- **Dataset**
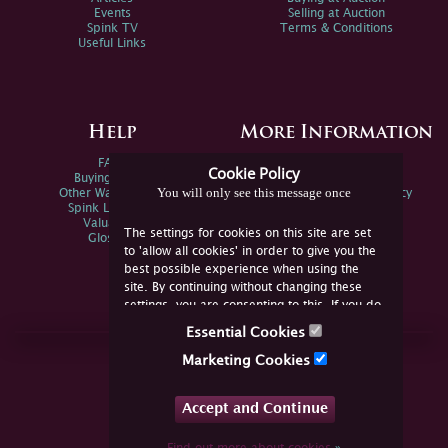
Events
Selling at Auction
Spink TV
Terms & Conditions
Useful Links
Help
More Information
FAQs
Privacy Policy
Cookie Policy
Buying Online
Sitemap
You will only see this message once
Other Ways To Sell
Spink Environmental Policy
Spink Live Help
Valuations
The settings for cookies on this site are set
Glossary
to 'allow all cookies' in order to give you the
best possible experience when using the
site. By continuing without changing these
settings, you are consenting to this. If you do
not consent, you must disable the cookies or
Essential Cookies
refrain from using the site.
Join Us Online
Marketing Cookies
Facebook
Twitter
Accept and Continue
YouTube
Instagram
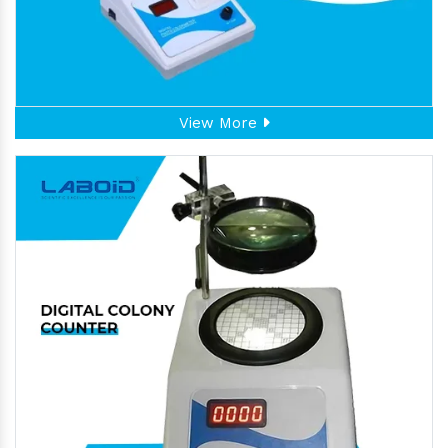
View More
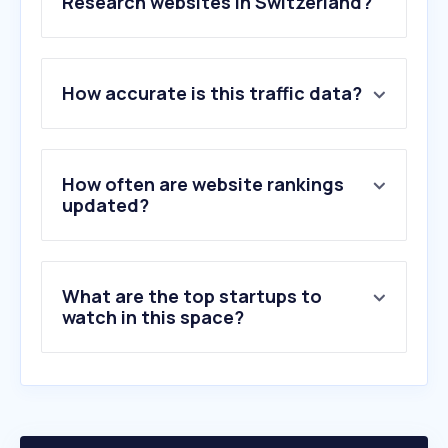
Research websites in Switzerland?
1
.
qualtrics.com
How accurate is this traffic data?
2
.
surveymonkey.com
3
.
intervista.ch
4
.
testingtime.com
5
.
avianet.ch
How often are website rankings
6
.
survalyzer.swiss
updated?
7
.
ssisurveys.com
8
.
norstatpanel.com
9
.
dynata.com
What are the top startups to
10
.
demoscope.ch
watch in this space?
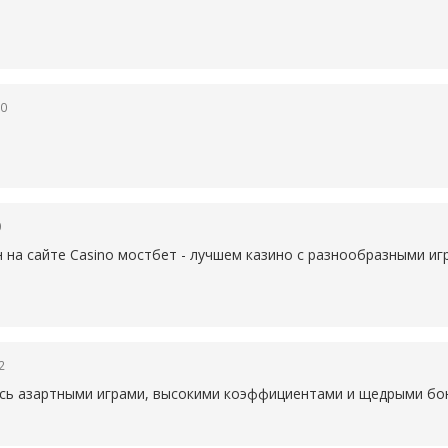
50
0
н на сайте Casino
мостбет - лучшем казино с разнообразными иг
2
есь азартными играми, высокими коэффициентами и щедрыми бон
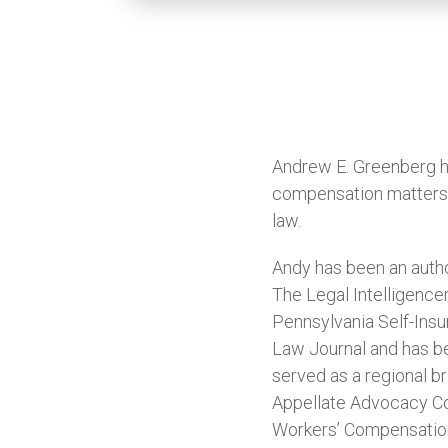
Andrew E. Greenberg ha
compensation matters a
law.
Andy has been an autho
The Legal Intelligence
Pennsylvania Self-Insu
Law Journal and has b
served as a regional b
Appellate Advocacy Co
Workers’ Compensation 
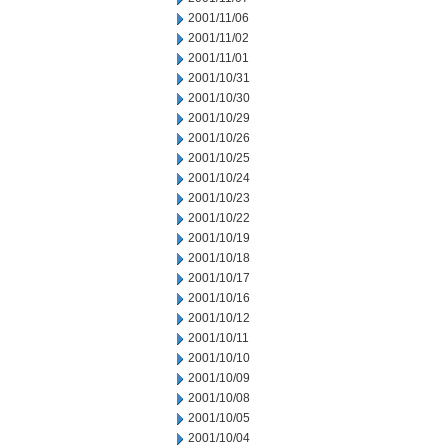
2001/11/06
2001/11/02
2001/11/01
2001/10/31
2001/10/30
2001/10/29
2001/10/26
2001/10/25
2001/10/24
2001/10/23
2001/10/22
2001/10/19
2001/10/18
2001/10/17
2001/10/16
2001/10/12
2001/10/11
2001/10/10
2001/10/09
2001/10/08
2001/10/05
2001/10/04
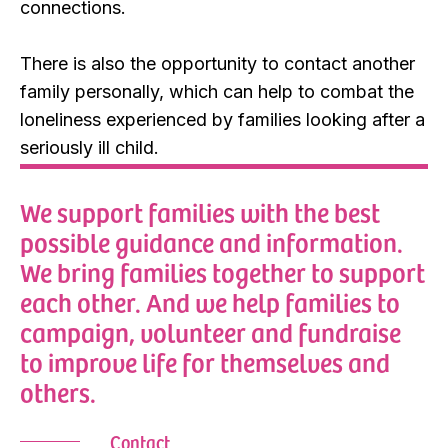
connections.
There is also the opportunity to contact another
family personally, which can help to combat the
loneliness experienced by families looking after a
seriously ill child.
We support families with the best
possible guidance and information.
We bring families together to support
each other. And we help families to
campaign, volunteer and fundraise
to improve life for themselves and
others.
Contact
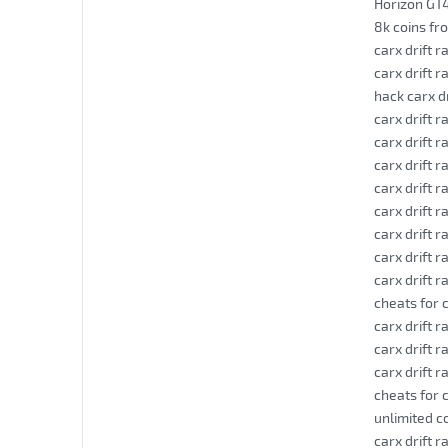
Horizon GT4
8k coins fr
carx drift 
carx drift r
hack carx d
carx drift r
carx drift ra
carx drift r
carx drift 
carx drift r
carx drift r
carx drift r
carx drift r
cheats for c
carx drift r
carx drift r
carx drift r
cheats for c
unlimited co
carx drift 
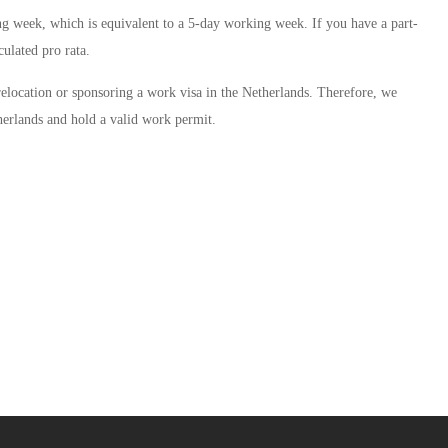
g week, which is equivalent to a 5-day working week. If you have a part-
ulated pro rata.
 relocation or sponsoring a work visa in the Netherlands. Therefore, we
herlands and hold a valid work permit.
--
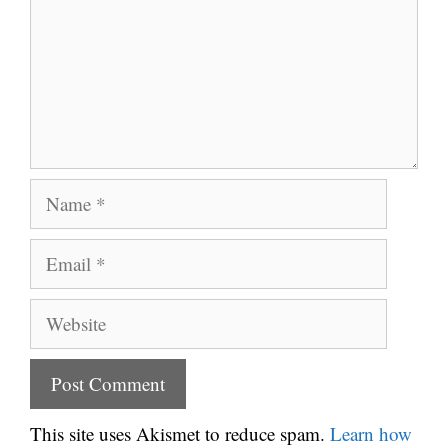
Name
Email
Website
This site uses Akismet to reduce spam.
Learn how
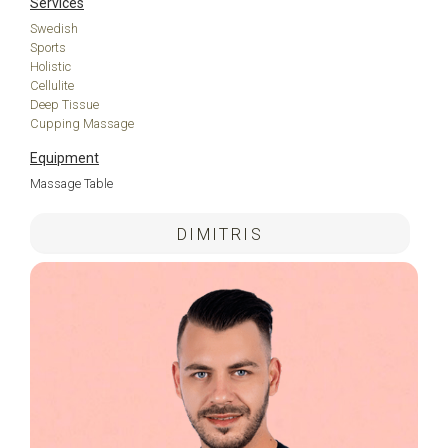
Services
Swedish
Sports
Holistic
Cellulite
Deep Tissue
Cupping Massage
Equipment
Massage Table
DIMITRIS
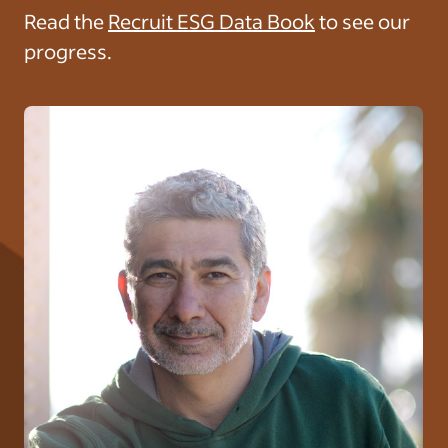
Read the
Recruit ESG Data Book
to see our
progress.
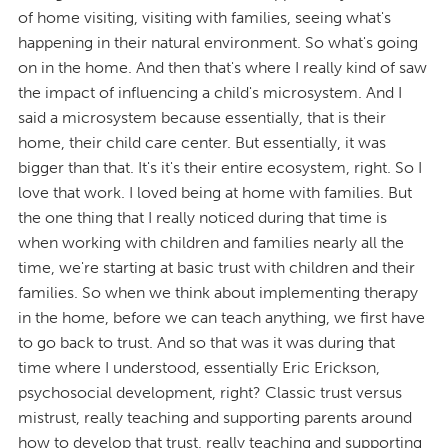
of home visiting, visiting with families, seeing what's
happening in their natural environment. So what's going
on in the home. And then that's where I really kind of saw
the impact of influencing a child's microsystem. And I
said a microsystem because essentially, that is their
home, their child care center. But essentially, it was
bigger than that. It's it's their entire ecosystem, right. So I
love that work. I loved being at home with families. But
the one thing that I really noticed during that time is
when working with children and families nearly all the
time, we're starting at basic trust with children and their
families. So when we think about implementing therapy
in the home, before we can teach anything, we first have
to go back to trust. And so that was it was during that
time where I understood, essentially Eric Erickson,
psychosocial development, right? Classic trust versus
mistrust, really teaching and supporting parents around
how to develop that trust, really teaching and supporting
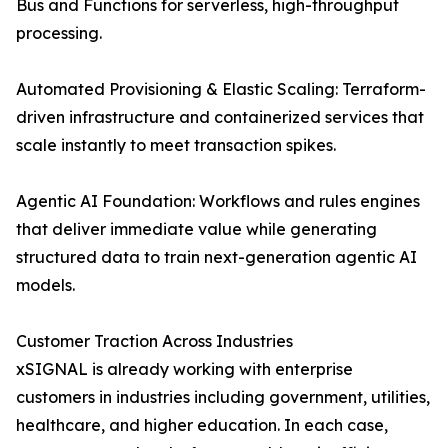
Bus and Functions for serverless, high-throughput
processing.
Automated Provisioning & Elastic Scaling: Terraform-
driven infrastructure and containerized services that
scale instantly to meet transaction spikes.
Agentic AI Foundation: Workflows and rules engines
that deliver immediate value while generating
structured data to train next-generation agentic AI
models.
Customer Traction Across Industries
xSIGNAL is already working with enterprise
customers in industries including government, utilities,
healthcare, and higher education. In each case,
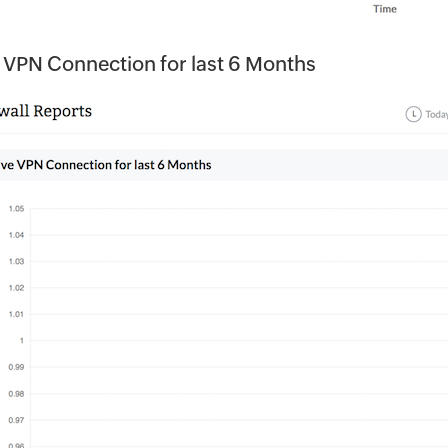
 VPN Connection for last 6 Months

- **Work instructions**
Lines in the data containing the string "where" are to be counted; give that number alone.

- **Exercise solution**
2